The following guidelines are for writing tests. Many unit testing articles may contradict these guidelines, but these guidelines have worked for LigaData.

  1.  Unit tests should always be standalone.
    • They should never rely on a previous test or set up a following test.
    • They should be run both by themselves and in groups multiple times to ensure they can operate just as well in both cases.
    • They should be run in random order for a few times to expose issues. This also applies to the second item.
  2. Unit tests should be clean to start and clean to finish.
    • Use test fixtures to set up and tear down tests appropriately. Any services that are no longer needed should be shut down, any files created should be deleted, and so on.
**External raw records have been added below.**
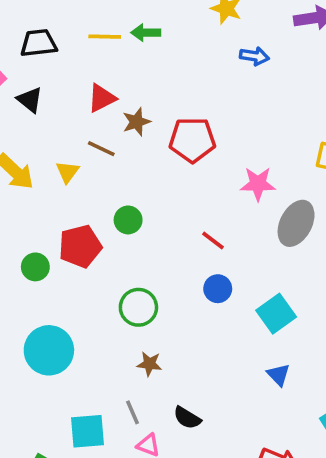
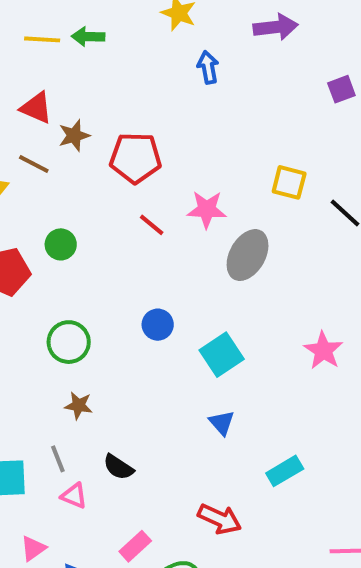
blue arrow: (254, 56) -> (208, 67), turned -112
red triangle: (102, 98) -> (36, 108), turned 48
red line: (213, 240) -> (152, 225), moved

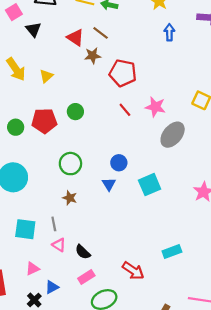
brown line: (34, 164) -> (101, 33), moved
blue triangle: (222, 423) -> (109, 184), moved
black semicircle: (118, 467) -> (83, 252), moved

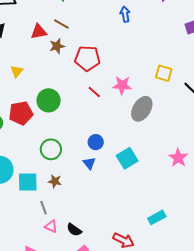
red triangle: (75, 38) -> (39, 32), turned -36
green circle: (75, 112) -> (49, 100), size x1.5
cyan square: (25, 229) -> (28, 182), moved

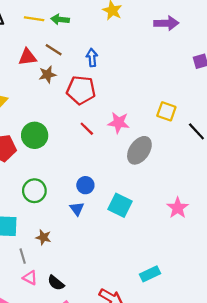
blue arrow: (125, 14) -> (92, 58), moved
cyan square: (127, 158) -> (120, 205), turned -35
brown star: (55, 181) -> (43, 237), moved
    • When testing unit tests, run multiple times in a row.
      • If they only pass the first time or under certain conditions, check the setup and teardown methods. Make sure things are clean.
  3. Mocks versus embedded services
    • Embedding a database can be alright for unit tests. That being said, if the test isn’t specific to any particular database, using a mock object/map may be preferable.
      • Unit testing using Cassandra is alright if testing the Cassandra storage library. If testing an adapter, metadata API, or the engine, try to avoid using a database.
    • Embedding Kafka and ZooKeeper are alright (and often necessary), but must be cleaned properly either before or after each test.
    • All that said, mocking the external services that LigaData uses is probably going to be quite error-prone and it would be better to use embedded services for stability reasons.
  4. Use unit tests to help design a feature.
    • Unit tests force code to be programmatically interacted with and helps to discover where improvements can be made.
    • Writing unit tests before writing production code can help figure out how to expect the feature to be used.
  5. Make classes unit-testable.
    • Making every method private isn’t always a good idea. Writing unit tests helps understand what needs to be public and what can remain private. Here are some thoughts on design:
      • Being able to run a service (such as the engine or metadata API service) programmatically is a requirement for unit testing (both for Kamanja developers and customers). A public API should exist for managing the server-side products (something Cassandra, Zookeeper and Kafka all do).
      • Configuration shouldn’t be unit tested. If the feature requires configuration, then configuration needs to be separate from the feature.
      • Supplying management, cleanup methods, and getters in a server utility class/object can make things easier to manage for any future unit tests written using that component.
      • Having a state-based getter can help in verifying the integrity. This can give information on whether or not it’s alright to move on to the next step of a test. (that is – are the adapters loaded?, is the metadata loaded? is the engine running? and so on).
  6. Throw custom exceptions, not print statements.
    • Not only can this make debugging from other components easier for other developers but it allows unit testing for negative cases easily.
  7. Don’t write end-to-end/integration tests.
    • These aren’t unit tests. Testing a UDF by calling it programmatically is a unit test. Calling a UDF by compiling PMML and calling it through metadata is not a unit test.
    • If a developer has to control too many moving parts, it probably isn’t a unit test.
      • If a developer is absolutely certain it has to be unit-tested, consider the design to make it more unit-test friendly.
  8. Unit tests should be quick.
    • If a unit test is taking more than a couple minutes to run, it’s probably too long. Consider whether it’s really a unit test.
      • This isn’t true in all cases. Sometimes things just take a while to get running. Still, keep it in mind.
  9. Unit tests are not manual tests.
    • If any manual components are found to the test at all, they need to be automated. A unit test should never require a manual step.